Update 30 September, 2021

As we mentioned a few weeks back, the old Sequence data type for mutable data was replaced by Register. Registers can do everything Sequence could in terms of storing previous versions with the added bonus that it can also handle concurrency. This week David Rusu lifts the lid on the mysterious world of Merkle Registers.

General progress

David Rusu has pretty much completed the basic functionality for the client writing the Spentbook. Once it’s fully in place it will make the Mint’s task read-only: the Mint will only need to check the Spentbook for DBC transaction commitments to verify that all inputs are committed to the same transaction and validate the transaction balances.

@Chris.connelly continues to wrestle with qp2p. Many of the jobs it does relating to incoming messages are probably obsolete now we no longer use the connection pool to keep connections open, and bringing connections and incoming message handling inside the safe_network repo should improve stability. It’s a bit of work though!

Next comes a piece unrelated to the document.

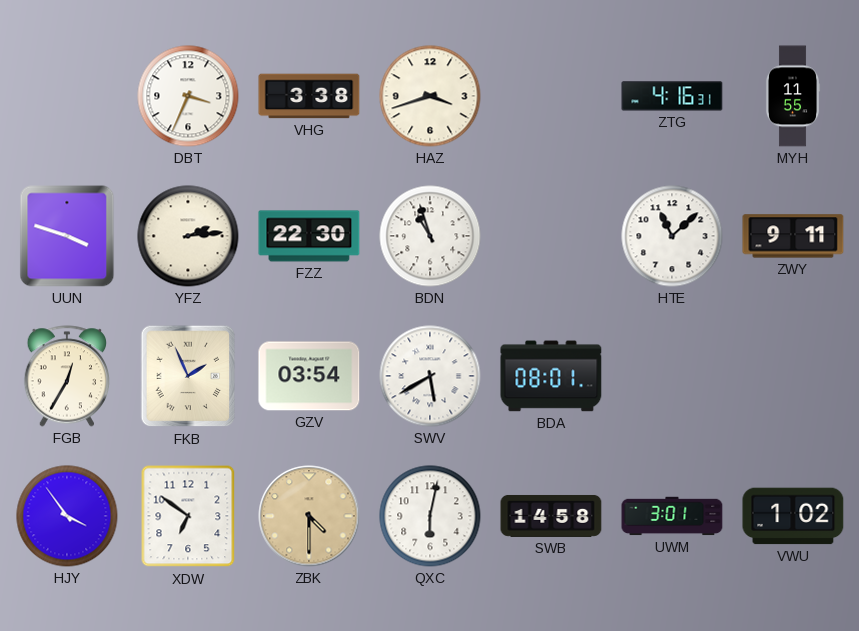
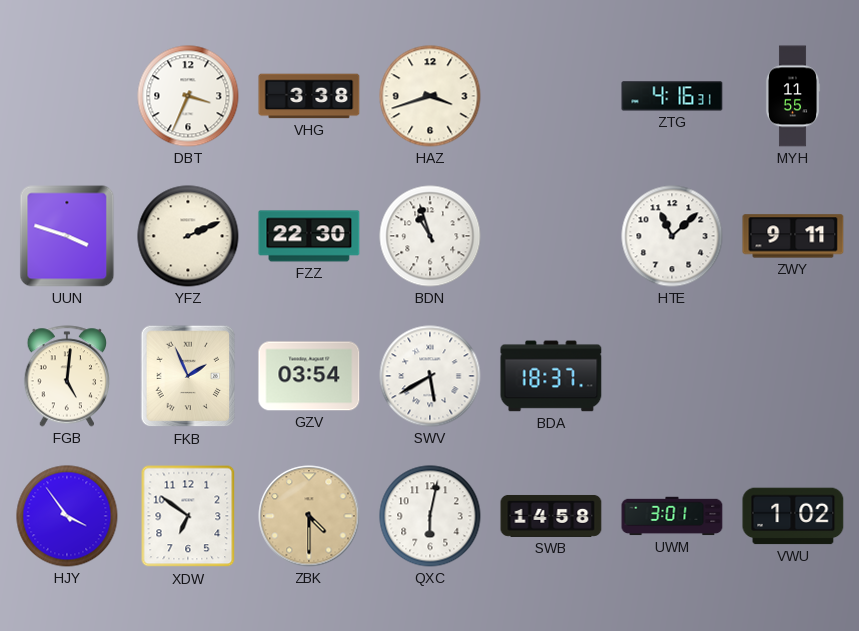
YFZ: 2:14 -> 2:11
FGB: 12:35 -> 5:01
BDA: 08:01 -> 18:37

Chris also identified a long-standing bug in the qp2p tests, which is now fixed.

@lionel.faber is focused on CI/CD and launch tools and updated the automation tools to build on a cloud VM to launch a full-fledged testnet. Anyone can use this tool, provided they have the required credentials for AWS and Digital Ocean. The tool is configurable and can be triggered as required. Internally we are using manual triggers and a special launch-testnet comment in PR reviews.

Work on the CLI and API continues to get them compatible with the latest safe_network version … it’s getting there, but as @Chriso mentioned on Tuesday there are still some gremlins gnawing cables, including some issues around file retrieval with the CLI.

We’ve been setting up some basic testnet log asserts, which should help ensure we’re not looping messages anymore (and indeed has already caught some minor message amplification). This is still not merged as we’re continuing to hack away at stability corner cases.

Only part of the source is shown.